About 16 years ago, I was searching for a receipt and couldn’t find it. I thought there could be a better solution and searched for an application for the Mac that would allow me to store receipts. Unfortunately, at the time I couldn’t find anything so I decided to write ReceiptWallet.
I made many decisions writing ReceiptWallet that turned out to be very forward thinking that would allow me to switch how I tracked receipts in the future. I decided on using PDFs for storing everything (later I allowed for storing zip files and some graphics formats) and storing the files in the file system in a file bundle instead of embedding them in a proprietary database. In addition to storing metadata in a database, I added it to the PDFs that could be extracted without running my software. This was problematic as sometimes the PDFs that were imported either didn’t accept being modified with the metadata or the PDFKit APIs would crash.

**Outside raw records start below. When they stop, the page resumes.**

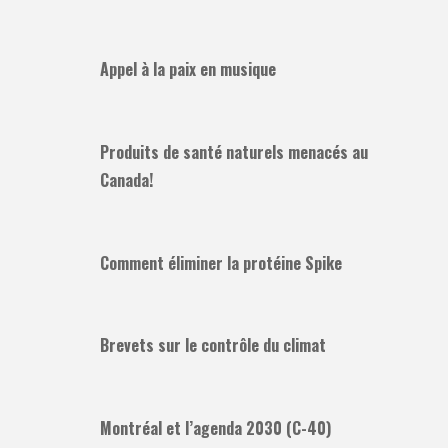
Appel à la paix en musique
Produits de santé naturels menacés au
Canada!
Comment éliminer la protéine Spike
Brevets sur le contrôle du climat
Montréal et l’agenda 2030 (C-40)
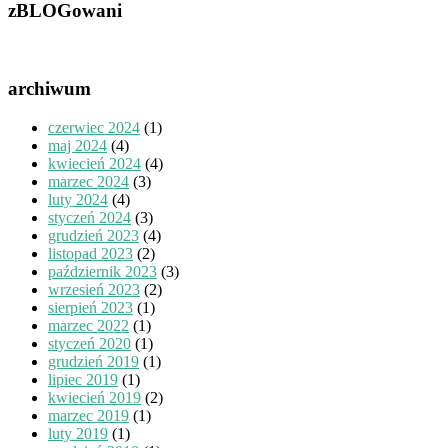
zBLOGowani
archiwum
czerwiec 2024
(1)
maj 2024
(4)
kwiecień 2024
(4)
marzec 2024
(3)
luty 2024
(4)
styczeń 2024
(3)
grudzień 2023
(4)
listopad 2023
(2)
październik 2023
(3)
wrzesień 2023
(2)
sierpień 2023
(1)
marzec 2022
(1)
styczeń 2020
(1)
grudzień 2019
(1)
lipiec 2019
(1)
kwiecień 2019
(2)
marzec 2019
(1)
luty 2019
(1)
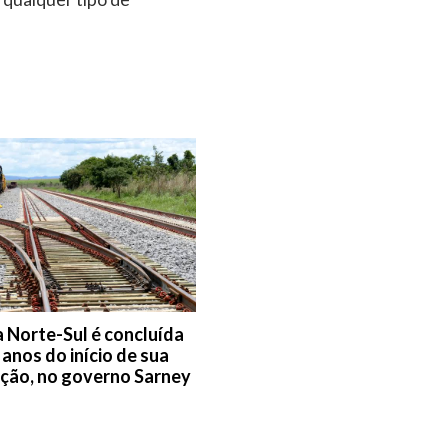
a Norte-Sul é concluída
 anos do início de sua
ção, no governo Sarney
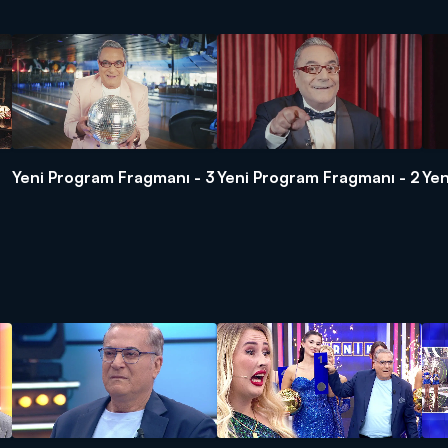
Yeni Program Fragmanı - 3
Yeni Program Fragmanı - 2
Yen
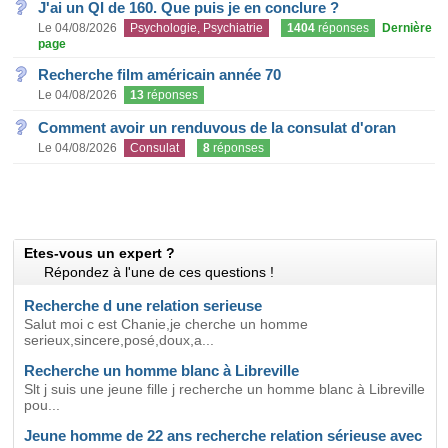
J'ai un QI de 160. Que puis je en conclure ?
Le 04/08/2026
Psychologie, Psychiatrie
1404
réponses
Dernière
page
Recherche film américain année 70
Le 04/08/2026
13
réponses
Comment avoir un renduvous de la consulat d'oran
Le 04/08/2026
Consulat
8
réponses
Etes-vous un expert ?
Répondez à l'une de ces questions !
Recherche d une relation serieuse
Salut moi c est Chanie,je cherche un homme
serieux,sincere,posé,doux,a...
Recherche un homme blanc à Libreville
Slt j suis une jeune fille j recherche un homme blanc à Libreville
pou...
Jeune homme de 22 ans recherche relation sérieuse avec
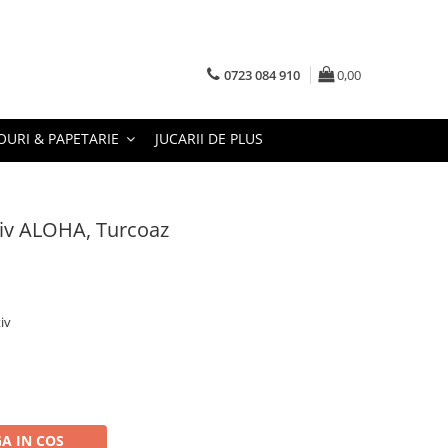
0723 084 910
0,00
URI & PAPETARIE
JUCARII DE PLUS
tiv ALOHA, Turcoaz
iv
A IN COS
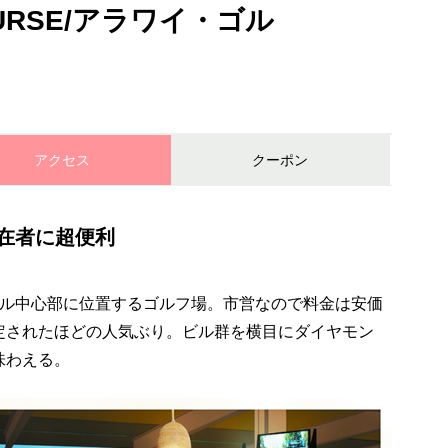
COURSE/アラワイ・ゴル
アクセス
クーポン
在者に超便利
ル中心部に位置するゴルフ場。市営なので料金は安価
定されたほどの人気ぶり。ビル群を横目にダイヤモン
味わえる。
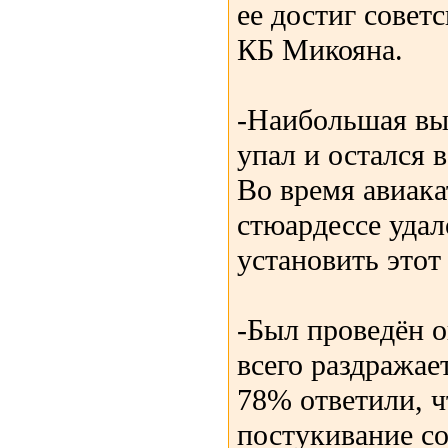
ее достиг совет
КБ Микояна.
-Наибольшая выс
упал и остался 
Во время авиака
стюардессе уда
установить этот
-Был проведён о
всего раздражае
78% ответили, ч
постукивание со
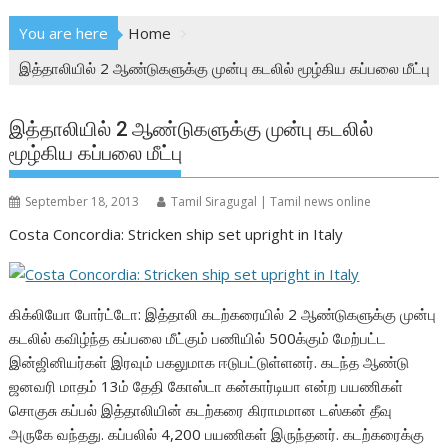
You are here
Home
இத்தாலியில் 2 ஆண்டுகளுக்கு முன்பு கடலில் மூழ்கிய கப்பலை மீட்பு
இத்தாலியில் 2 ஆண்டுகளுக்கு முன்பு கடலில்
மூழ்கிய கப்பலை மீட்பு
September 18, 2013
Tamil Siragugal | Tamil news online
Costa Concordia: Stricken ship set upright in Italy
கிக்லியோ போர்ட்டோ: இத்தாலி கடற்கரையில் 2 ஆண்டுகளுக்கு முன்பு
கடலில் கவிழ்ந்த கப்பலை மீட்கும் பணியில் 500க்கும் மேற்பட்ட
இன்ஜினியர்கள் இரவும் பகலுமாக ஈடுபட்டுள்ளனர். கடந்த ஆண்டு
ஜனவரி மாதம் 13ம் தேதி கோஸ்டா கன்கார்டியா என்ற பயணிகள்
சொகுசு கப்பல் இத்தாலியின் கடற்கரை கிராமமான டஸ்கன் தீவு
அருகே வந்தது. கப்பலில் 4,200 பயணிகள் இருந்தனர். கடற்கரைக்கு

ReceiptWallet was quite successful for me, but other things (like being a father) made it hard for me to keep up with it as a side project. So I decided to sell it and it became Paperless. Over the years I’ve done some work to help them with the product.

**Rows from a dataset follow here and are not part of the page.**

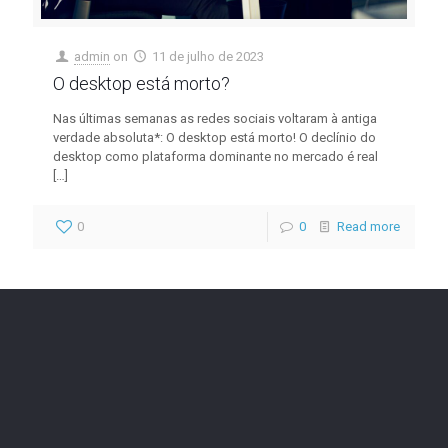
admin
on
11 de julho de 2023
O desktop está morto?
Nas últimas semanas as redes sociais voltaram à antiga
verdade absoluta*: O desktop está morto! O declínio do
desktop como plataforma dominante no mercado é real
[…]
0
0
Read more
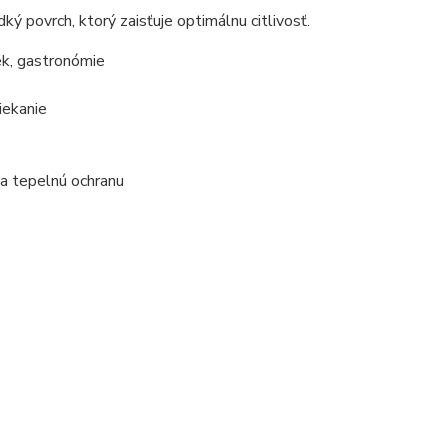
ký povrch, ktorý zaisťuje optimálnu citlivosť.
ek, gastronómie
iekanie
 a tepelnú ochranu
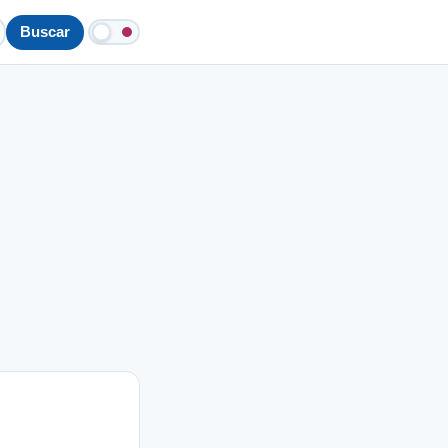
Buscar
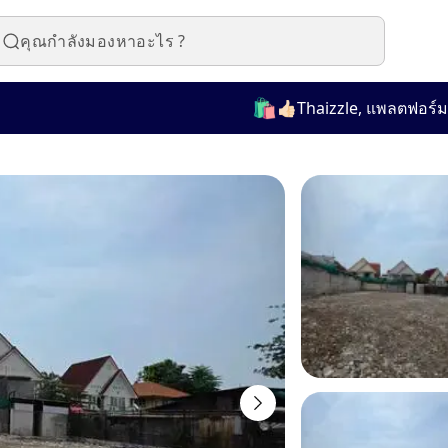
🛍️
👍🏻Thaizzle, แพลตฟอร์มที่ใช้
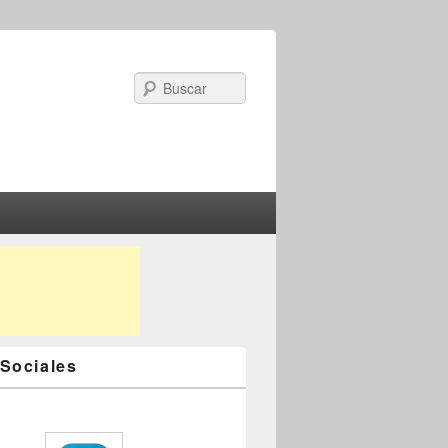
Search
Sociales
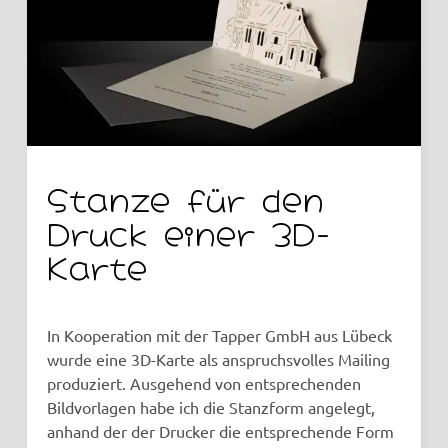
Stanze für den
Druck einer 3D-
Karte
In Kooperation mit der Tapper GmbH aus Lübeck
wurde eine 3D-Karte als anspruchsvolles Mailing
produziert. Ausgehend von entsprechenden
Bildvorlagen habe ich die Stanzform angelegt,
anhand der der Drucker die entsprechende Form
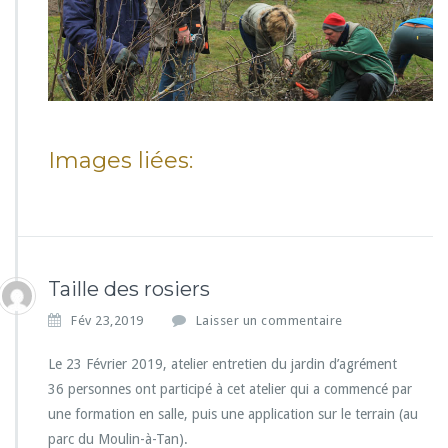
Images liées:
Taille des rosiers
Fév 23,2019
Laisser un commentaire
Le 23 Février 2019, atelier entretien du jardin d’agrément
36 personnes ont participé à cet atelier qui a commencé par
une formation en salle, puis une application sur le terrain (au
parc du Moulin-à-Tan).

At the end of last year I was looking at Paperless as I used it daily and started thinking how long it would be around. It hasn’t made it to native Apple Silicon, yet and the user interface is becoming very dated. After chatting with a friend that said he just uses Spotlight to find things, I started looking to see if I could recreate the main features that I used in Paperless in the Finder. I also looked at some other apps that were/are competitors to Paperless and didn’t quite find what I wanted. I used the software for two distinct types of filing; the first was for manuals and documents. The second was for receipts and taxes.

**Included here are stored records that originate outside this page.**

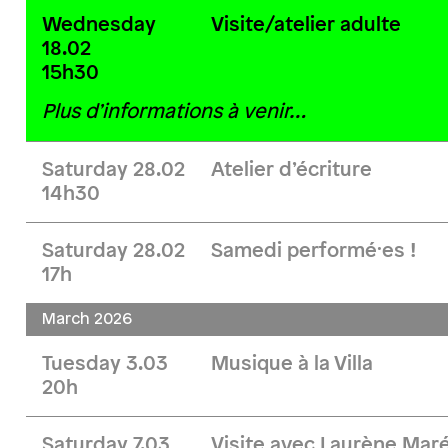
Wednesday
Visite/atelier adulte
18.02
15h30
Plus d’informations à venir…
Saturday 28.02
Atelier d’écriture
14h30
Saturday 28.02
Samedi performé·es !
17h
March 2026
Tuesday 3.03
Musique à la Villa
20h
Saturday 7.03
Visite avec Laurène Maré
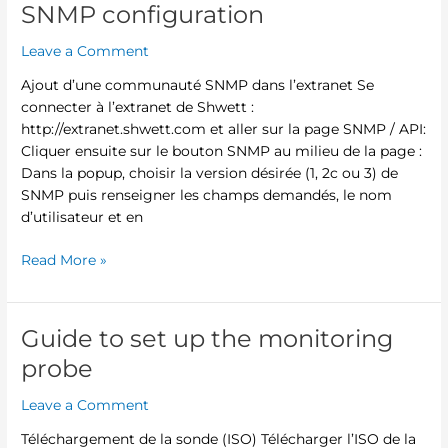
SNMP configuration
SNMP
configuration
Leave a Comment
Ajout d’une communauté SNMP dans l’extranet Se
connecter à l’extranet de Shwett :
http://extranet.shwett.com et aller sur la page SNMP / API:
Cliquer ensuite sur le bouton SNMP au milieu de la page :
Dans la popup, choisir la version désirée (1, 2c ou 3) de
SNMP puis renseigner les champs demandés, le nom
d’utilisateur et en
Read More »
Guide to set up the monitoring
Guide
to
probe
set
up
Leave a Comment
the
Téléchargement de la sonde (ISO) Télécharger l’ISO de la
monitoring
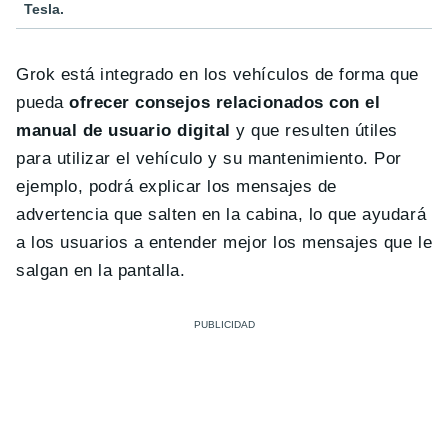
Tesla.
Grok está integrado en los vehículos de forma que
pueda
ofrecer consejos relacionados con el
manual de usuario digital
y que resulten útiles
para utilizar el vehículo y su mantenimiento. Por
ejemplo, podrá explicar los mensajes de
advertencia que salten en la cabina, lo que ayudará
a los usuarios a entender mejor los mensajes que le
salgan en la pantalla.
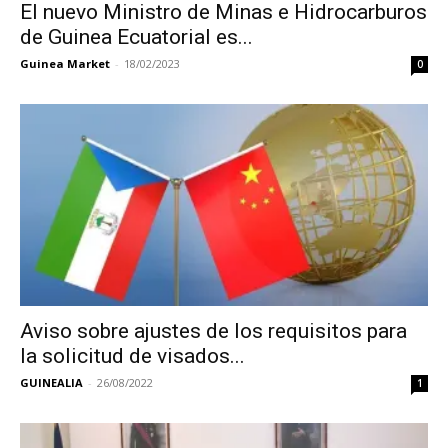
El nuevo Ministro de Minas e Hidrocarburos
de Guinea Ecuatorial es...
Guinea Market
-
18/02/2023
0
Aviso sobre ajustes de los requisitos para
la solicitud de visados...
GUINEALIA
-
26/08/2022
1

For the first type of filing, I had already started copying certain documents to iCloud Drive such as manuals, certifications, vaccine records, etc. so that I could access them when not at my computer (I had started work on an iPhone version of ReceiptWallet that synced, but didn’t make much progress on it as storing all those documents on the iPhone would quickly eat up the limited storage at the time). I went ahead and made a directory called “Document Library” and then put folders in it. I then transferred all the documents out of my Paperless document library into folders and sub folders in the filing system. It took a few hours, but I managed to classify all my documents. By placing the new “Document Library” on iCloud Drive, I immediately gained mobile access without a special application. I could have used Finder tags, but decided that the directories and searching would be more than adequate. One concern is backing up iCloud Drive as it doesn’t directly appear in the file system. Luckily it is there under ~/Library/Mobile Documents/com~apple~CloudDocs
and can be backed up with Carbon Copy Cloner or other tools. Note, however, that if you use tags and backup files to network volumes, CCC by default won’t copy the tags.
For the second type of filing, receipts, I looked at what I was doing in Paperless. I organized receipts by year and then added categories to them in the interface. In reality, the only reason to add the categories was in case I needed to find a receipt for tax purposes. So I setup a folder called Receipts, created a 2023 folder and then a folder for each month under it. Not strictly necessary, but it is easier for me to open a folder with maybe 25-30 receipts than one with 500. Now all I do is scan or save receipts to the right month and I’m done. I don’t worry about filling in all the fields that I did with Paperless such as category, payment method, or amount. Since the folder is in iCloud Drive, I could just snap a picture of the receipt from my phone, save it and be done. I don’t do that, however, as I like the better quality of a scan, my scanner software does OCR, and I still enter every transaction in Banktivity. I do apply tags to certain transactions that are business or tax related which is kind of handy and the tags are visible on my iPad.
Am I going to miss Paperless? It does seem like an end of an era for me, but by simplifying how I handle receipts and documents will hopefully lead to time savings in the future.